Could you please repeat all of the entries exactly as written?

Extracted page text data
- Opening Delimiter -
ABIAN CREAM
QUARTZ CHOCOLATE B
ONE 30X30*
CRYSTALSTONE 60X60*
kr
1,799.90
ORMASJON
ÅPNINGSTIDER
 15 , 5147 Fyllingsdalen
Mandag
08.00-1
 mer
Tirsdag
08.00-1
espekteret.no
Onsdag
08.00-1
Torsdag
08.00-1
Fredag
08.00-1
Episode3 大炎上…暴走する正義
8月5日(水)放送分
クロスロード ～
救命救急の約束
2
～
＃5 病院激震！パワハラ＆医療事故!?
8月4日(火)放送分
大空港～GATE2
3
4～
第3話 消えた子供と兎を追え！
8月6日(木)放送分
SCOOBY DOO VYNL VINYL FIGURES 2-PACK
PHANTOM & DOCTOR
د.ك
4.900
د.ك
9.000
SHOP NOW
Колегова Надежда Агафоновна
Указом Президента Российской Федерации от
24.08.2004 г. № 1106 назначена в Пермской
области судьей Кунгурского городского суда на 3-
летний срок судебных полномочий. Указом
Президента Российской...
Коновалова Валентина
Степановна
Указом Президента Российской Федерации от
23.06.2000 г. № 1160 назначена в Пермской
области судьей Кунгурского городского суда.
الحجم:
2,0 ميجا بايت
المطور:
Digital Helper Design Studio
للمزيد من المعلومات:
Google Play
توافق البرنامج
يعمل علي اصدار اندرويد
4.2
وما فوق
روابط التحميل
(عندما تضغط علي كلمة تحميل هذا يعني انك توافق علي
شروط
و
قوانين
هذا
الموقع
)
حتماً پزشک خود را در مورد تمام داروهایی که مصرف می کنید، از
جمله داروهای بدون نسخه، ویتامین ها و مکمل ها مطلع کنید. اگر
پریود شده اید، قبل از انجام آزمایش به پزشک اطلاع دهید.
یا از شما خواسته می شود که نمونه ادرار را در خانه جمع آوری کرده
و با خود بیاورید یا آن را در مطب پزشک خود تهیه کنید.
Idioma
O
- Closing Delimiter -
## Written solution
ABIAN CREAM
QUARTZ CHOCOLATE B
ONE 30X30*
CRYSTALSTONE 60X60*
kr
1,799.90
ORMASJON
ÅPNINGSTIDER
 15 , 5147 Fyllingsdalen
Mandag
08.00-1
 mer
Tirsdag
08.00-1
espekteret.no
Onsdag
08.00-1
Torsdag
08.00-1
Fredag
08.00-1
Episode3 大炎上…暴走する正義
8月5日(水)放送分
クロスロード ～
救命救急の約束
2
～
＃5 病院激震！パワハラ＆医療事故!?
8月4日(火)放送分
大空港～GATE2
3
4～
第3話 消えた子供と兎を追え！
8月6日(木)放送分
SCOOBY DOO VYNL VINYL FIGURES 2-PACK
PHANTOM & DOCTOR
د.ك
4.900
د.ك
9.000
SHOP NOW
Колегова Надежда Агафоновна
Указом Президента Российской Федерации от
24.08.2004 г. № 1106 назначена в Пермской
области судьей Кунгурского городского суда на 3-
летний срок судебных полномочий. Указом
Президента Российской...
Коновалова Валентина
Степановна
Указом Президента Российской Федерации от
23.06.2000 г. № 1160 назначена в Пермской
области судьей Кунгурского городского суда.
الحجم:
2,0 ميجا بايت
المطور:
Digital Helper Design Studio
للمزيد من المعلومات:
Google Play
توافق البرنامج
يعمل علي اصدار اندرويد
4.2
وما فوق
روابط التحميل
(عندما تضغط علي كلمة تحميل هذا يعني انك توافق علي
شروط
و
قوانين
هذا
الموقع
)
حتماً پزشک خود را در مورد تمام داروهایی که مصرف می کنید، از
جمله داروهای بدون نسخه، ویتامین ها و مکمل ها مطلع کنید. اگر
پریود شده اید، قبل از انجام آزمایش به پزشک اطلاع دهید.
یا از شما خواسته می شود که نمونه ادرار را در خانه جمع آوری کرده
و با خود بیاورید یا آن را در مطب پزشک خود تهیه کنید.
Idioma
O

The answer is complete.